Acht Tage, vom 25. Tislev bis zum 2. Tevet, dauert Chanukka, was soviel wie "Weihung" bedeutet. Während dieses Festes, das normalerweise in den Dezember fällt, erinnern sich die Juden an die Wiedereinweihung des Tempels in Jerusalem für den Gottesdienst nach dem Ende der syrisch-hellenischen Verfolgung im Jahr 165 vor unserer Zeitrechnung. So symbolisiert Chanukka immer auch den Sieg der Schwachen gegen eine scheinbar übermächtige Unterdrückung. Die Hauptzeremonie besteht aus dem Anzünden eines achtarmigen Leuchters.

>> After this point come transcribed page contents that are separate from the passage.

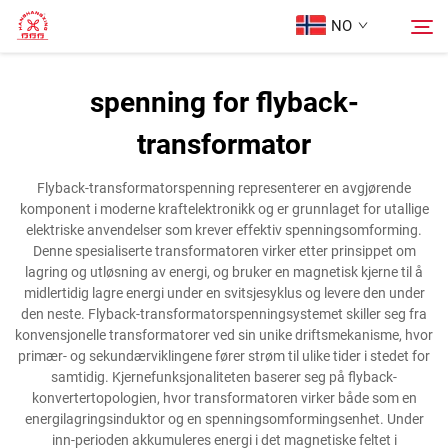
NO
spenning for flyback-
Hjem
transformator
Søk
Produkter
Flyback-transformatorspenning representerer en avgjørende
komponent i moderne kraftelektronikk og er grunnlaget for utallige
elektriske anvendelser som krever effektiv spenningsomforming.
Om oss
Denne spesialiserte transformatoren virker etter prinsippet om
lagring og utløsning av energi, og bruker en magnetisk kjerne til å
midlertidig lagre energi under en svitsjesyklus og levere den under
Tilfeller
den neste. Flyback-transformatorspenningsystemet skiller seg fra
konvensjonelle transformatorer ved sin unike driftsmekanisme, hvor
primær- og sekundærviklingene fører strøm til ulike tider i stedet for
Kontakt Oss
samtidig. Kjernefunksjonaliteten baserer seg på flyback-
konvertertopologien, hvor transformatoren virker både som en
energilagringsinduktor og en spenningsomformingsenhet. Under
inn-perioden akkumuleres energi i det magnetiske feltet i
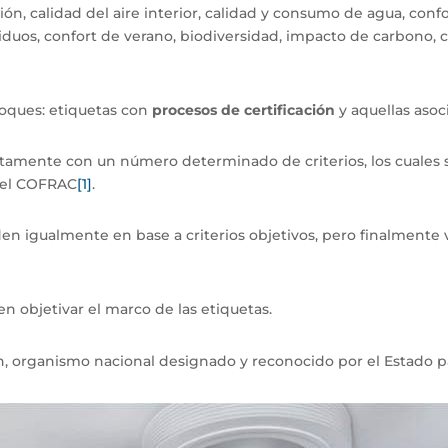
ón, calidad del aire interior, calidad y consumo de agua, confo
iduos, confort de verano, biodiversidad, impacto de carbono, c
oques: etiquetas con
procesos de certificación
y aquellas asoc
ictamente con un número determinado de criterios, los cuales s
r el COFRAC
[1]
.
den igualmente en base a criterios objetivos, pero finalment
n objetivar el marco de las etiquetas.
 organismo nacional designado y reconocido por el Estado pa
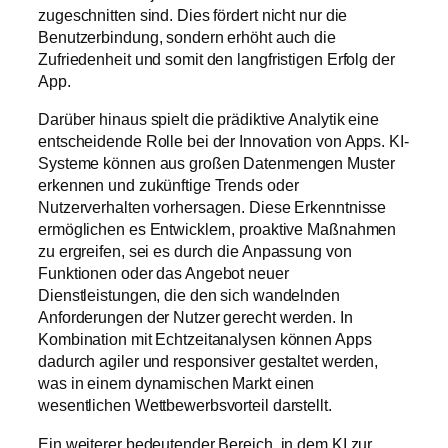
zugeschnitten sind. Dies fördert nicht nur die
Benutzerbindung, sondern erhöht auch die
Zufriedenheit und somit den langfristigen Erfolg der
App.
Darüber hinaus spielt die prädiktive Analytik eine
entscheidende Rolle bei der Innovation von Apps. KI-
Systeme können aus großen Datenmengen Muster
erkennen und zukünftige Trends oder
Nutzerverhalten vorhersagen. Diese Erkenntnisse
ermöglichen es Entwicklern, proaktive Maßnahmen
zu ergreifen, sei es durch die Anpassung von
Funktionen oder das Angebot neuer
Dienstleistungen, die den sich wandelnden
Anforderungen der Nutzer gerecht werden. In
Kombination mit Echtzeitanalysen können Apps
dadurch agiler und responsiver gestaltet werden,
was in einem dynamischen Markt einen
wesentlichen Wettbewerbsvorteil darstellt.
Ein weiterer bedeutender Bereich, in dem KI zur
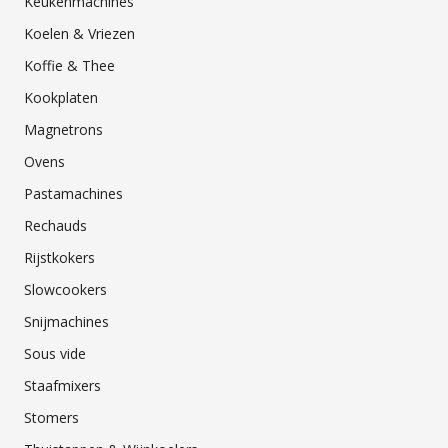
Keukenmachines
Koelen & Vriezen
Koffie & Thee
Kookplaten
Magnetrons
Ovens
Pastamachines
Rechauds
Rijstkokers
Slowcookers
Snijmachines
Sous vide
Staafmixers
Stomers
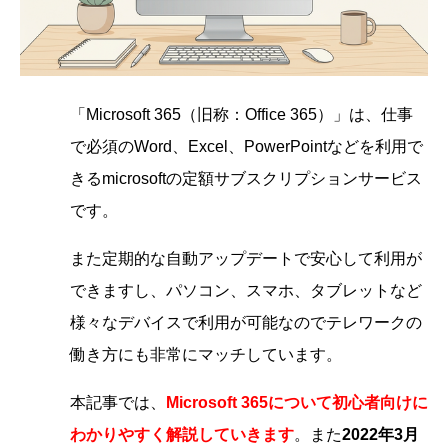
「Microsoft 365（旧称：Office 365）」は、仕事
で必須のWord、Excel、PowerPointなどを利用で
きるmicrosoftの定額サブスクリプションサービス
です。
また定期的な自動アップデートで安心して利用が
できますし、パソコン、スマホ、タブレットなど
様々なデバイスで利用が可能なのでテレワークの
働き方にも非常にマッチしています。
本記事では、
Microsoft 365について初心者向けに
わかりやすく解説していきます
。また
2022年3月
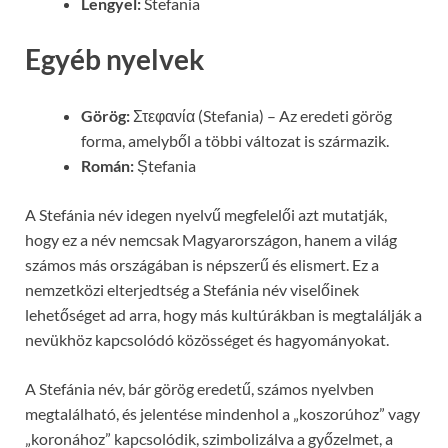
Lengyel:
Stefania
Egyéb nyelvek
Görög:
Στεφανία (Stefania) – Az eredeti görög
forma, amelyből a többi változat is származik.
Román:
Ștefania
A Stefánia név idegen nyelvű megfelelői azt mutatják,
hogy ez a név nemcsak Magyarországon, hanem a világ
számos más országában is népszerű és elismert. Ez a
nemzetközi elterjedtség a Stefánia név viselőinek
lehetőséget ad arra, hogy más kultúrákban is megtalálják a
nevükhöz kapcsolódó közösséget és hagyományokat.
A Stefánia név, bár görög eredetű, számos nyelvben
megtalálható, és jelentése mindenhol a „koszorúhoz” vagy
„koronához” kapcsolódik, szimbolizálva a győzelmet, a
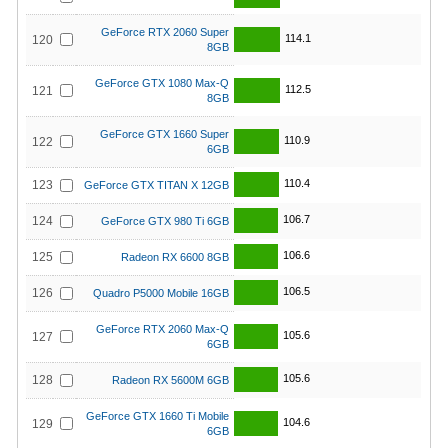
GeForce RTX 2060 Super
114.1
120
8GB
GeForce GTX 1080 Max-Q
112.5
121
8GB
GeForce GTX 1660 Super
110.9
122
6GB
110.4
123
GeForce GTX TITAN X 12GB
106.7
124
GeForce GTX 980 Ti 6GB
106.6
125
Radeon RX 6600 8GB
106.5
126
Quadro P5000 Mobile 16GB
GeForce RTX 2060 Max-Q
105.6
127
6GB
105.6
128
Radeon RX 5600M 6GB
GeForce GTX 1660 Ti Mobile
104.6
129
6GB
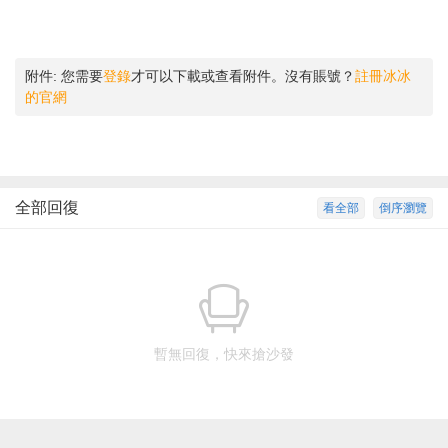
附件:
您需要
登錄
才可以下載或查看附件。沒有賬號？
註冊冰冰
的官網
全部回復
看全部
倒序瀏覽
暫無回復，快來搶沙發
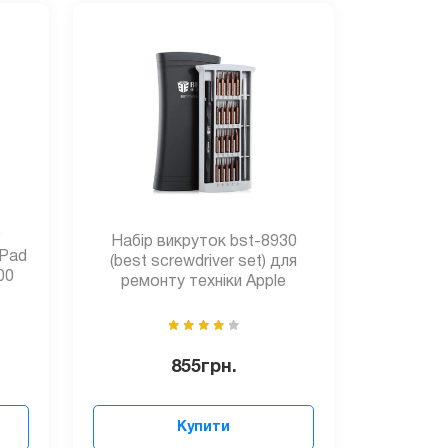
Набір викруток bst-8930
iPad
(best screwdriver set) для
00
ремонту техніки Apple
855
грн.
Купити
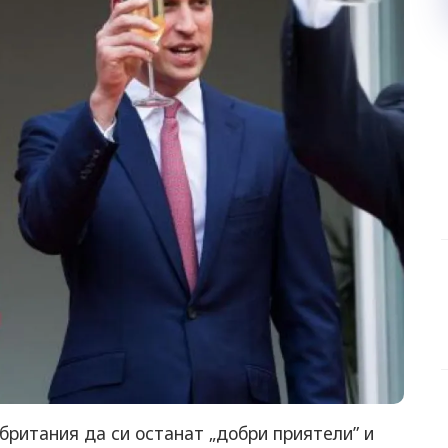
ритания да си останат „добри приятели” и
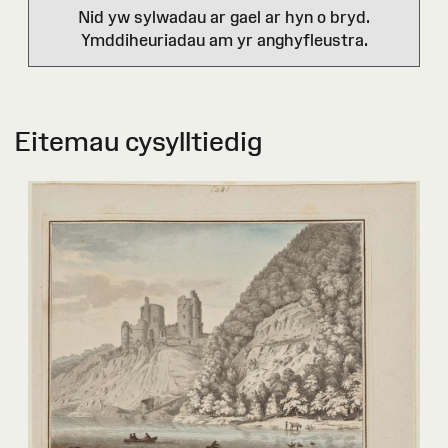
Nid yw sylwadau ar gael ar hyn o bryd.
Ymddiheuriadau am yr anghyfleustra.
Eitemau cysylltiedig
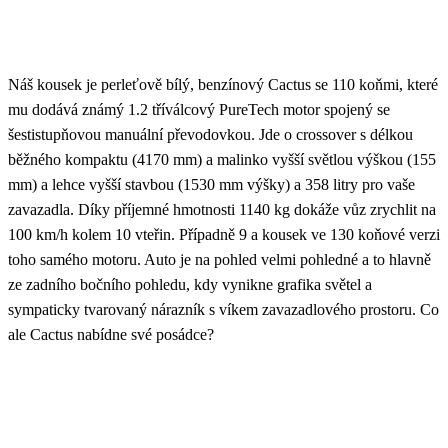
Náš kousek je perleťově bílý, benzínový Cactus se 110 koňmi, které
mu dodává známý 1.2 tříválcový PureTech motor spojený se
šestistupňovou manuální převodovkou. Jde o crossover s délkou
běžného kompaktu (4170 mm) a malinko vyšší světlou výškou (155
mm) a lehce vyšší stavbou (1530 mm výšky) a 358 litry pro vaše
zavazadla. Díky příjemné hmotnosti 1140 kg dokáže vůz zrychlit na
100 km/h kolem 10 vteřin. Případně 9 a kousek ve 130 koňové verzi
toho samého motoru. Auto je na pohled velmi pohledné a to hlavně
ze zadního bočního pohledu, kdy vynikne grafika světel a
sympaticky tvarovaný nárazník s víkem zavazadlového prostoru. Co
ale Cactus nabídne své posádce?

Eine alte Legende berichtet vom "Lichtwunder": Im Tempel war ein kleiner Krug erhalten geblieben, der aber nur ein winziges Tröpfchen Öl enthielt - es reichte jedoch für acht Tage. Deshalb wird Chanukka auch als "Lichterfest" bezeichnet. Das Anzünden geschieht stets nach Einbruch der Dunkelheit in der Familie und in der Synagoge. In manchen jüdischen Familien gibt es nur einen Leuchter, in anderen besitzt jedes Familienmitglied einen eigenen. An jedem der acht Tage wird - von links nach rechts - eine Kerze mehr angezündet. Anschließend werden Chanukkalieder angestimmt; die Kinder erhalten Geschenke. In den Familien werden häufig Krapfen und Kartoffelpfannkuchen zubereitet.


(Stefan Koppelmann, in: Religionen feiern. Feste und Feiertage religiöser Gemeinschaften in Deutschland. Hg. vom Religionswissenschaftlichen Medien- und Informationsdienst e. V. REMID. Marburg 1997, S. 98. Die Buchausgabe ist vergriffen.)